Türk Hava Yolyarı'nın mevcut halinden de aynı şekilde endişeliyim doğrusu.
Kadrolar eğitimsiz, vasıfsız, eline iki koyun emanet etmeyeceğin insanlarla dolduruldu.
Hala kızı, amca oğlu, gelin, kayınço... Deneyimi var mı? Eğitim almış mı? Zeka ve kültür seviyesi ne düzeyde? Hiç önemi yok.
Çorlu’dan sonra Birleşik Taşımacılık Çalışanları Sendikası’nın raporunda önemli ayrıntılar vardı mesela.
- TCDD, 'kamu hizmeti' statüsünden, 'kar eden kurum statüsü'ne geçirildi...
- 14 yılda 35 bin personel sayısı 17 bin'e düşürüldü...
- Liyakat ve bilgi isteyen atamalarda 'yandaşlık' gözetildi, gibi.
Sonuç:
2004 -bütün itiraz ve uyarılara rağmen sefere konan- Ankara-İstanbul 'presij treni' kazası: 41 ölü.

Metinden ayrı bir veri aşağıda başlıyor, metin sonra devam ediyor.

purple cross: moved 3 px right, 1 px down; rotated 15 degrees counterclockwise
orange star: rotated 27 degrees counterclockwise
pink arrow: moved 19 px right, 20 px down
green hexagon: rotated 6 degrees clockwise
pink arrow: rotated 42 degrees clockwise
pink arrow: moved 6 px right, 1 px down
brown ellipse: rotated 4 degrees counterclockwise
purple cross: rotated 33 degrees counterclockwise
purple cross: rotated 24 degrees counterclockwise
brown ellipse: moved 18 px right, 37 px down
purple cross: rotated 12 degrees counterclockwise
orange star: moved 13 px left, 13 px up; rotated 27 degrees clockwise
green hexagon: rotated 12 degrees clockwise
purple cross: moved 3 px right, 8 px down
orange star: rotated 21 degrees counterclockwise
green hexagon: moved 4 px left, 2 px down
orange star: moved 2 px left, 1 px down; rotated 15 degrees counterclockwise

2018 Çorlu kazası: 24 ölü. (Kazayı yaşayan aileler bu sayının çok daha fazla olduğu ısrarından hiç vazgeçmediler.)
2018 sonu Ankara kazası: 9 ölü (şimdilik ve verilen bilgi doğru ise...)
***
THY ve TCDD artık kimseye güven vermiyor...

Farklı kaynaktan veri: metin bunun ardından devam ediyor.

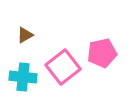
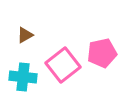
pink square: moved 2 px up
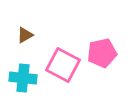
pink square: rotated 24 degrees counterclockwise
cyan cross: moved 1 px down
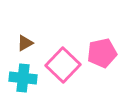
brown triangle: moved 8 px down
pink square: rotated 16 degrees clockwise
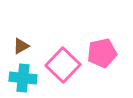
brown triangle: moved 4 px left, 3 px down
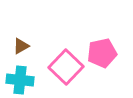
pink square: moved 3 px right, 2 px down
cyan cross: moved 3 px left, 2 px down
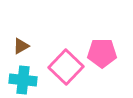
pink pentagon: rotated 12 degrees clockwise
cyan cross: moved 3 px right
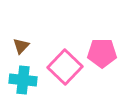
brown triangle: rotated 18 degrees counterclockwise
pink square: moved 1 px left
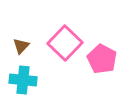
pink pentagon: moved 6 px down; rotated 28 degrees clockwise
pink square: moved 24 px up
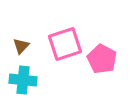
pink square: moved 1 px down; rotated 28 degrees clockwise
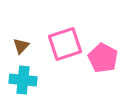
pink pentagon: moved 1 px right, 1 px up
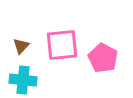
pink square: moved 3 px left, 1 px down; rotated 12 degrees clockwise
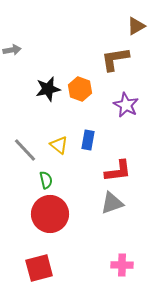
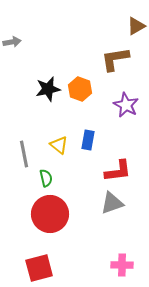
gray arrow: moved 8 px up
gray line: moved 1 px left, 4 px down; rotated 32 degrees clockwise
green semicircle: moved 2 px up
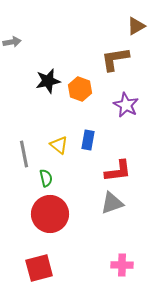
black star: moved 8 px up
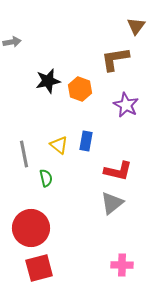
brown triangle: rotated 24 degrees counterclockwise
blue rectangle: moved 2 px left, 1 px down
red L-shape: rotated 20 degrees clockwise
gray triangle: rotated 20 degrees counterclockwise
red circle: moved 19 px left, 14 px down
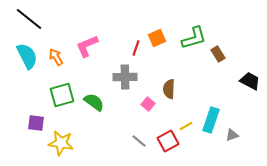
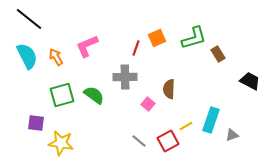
green semicircle: moved 7 px up
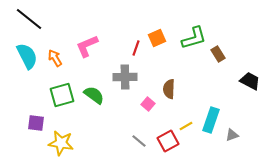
orange arrow: moved 1 px left, 1 px down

Kara yollarımız desen hiçbir zaman, hiçbir dönemde güvenli olmadı...
Yollardaki motosikletli ve bisikletliye nasıl davranıldığı, saygı duyulmadığı da malum...
Yürüyelim desek, anca patika yolları tercih etmeliyiz ki ezilmeyelim...
Eh bu durumda bize birer agorafobik olmak düşüyor galiba.
En güvenli yerimiz, evimiz. (O da depreme dayınıklı bir binada oturuyorsanız tabii!)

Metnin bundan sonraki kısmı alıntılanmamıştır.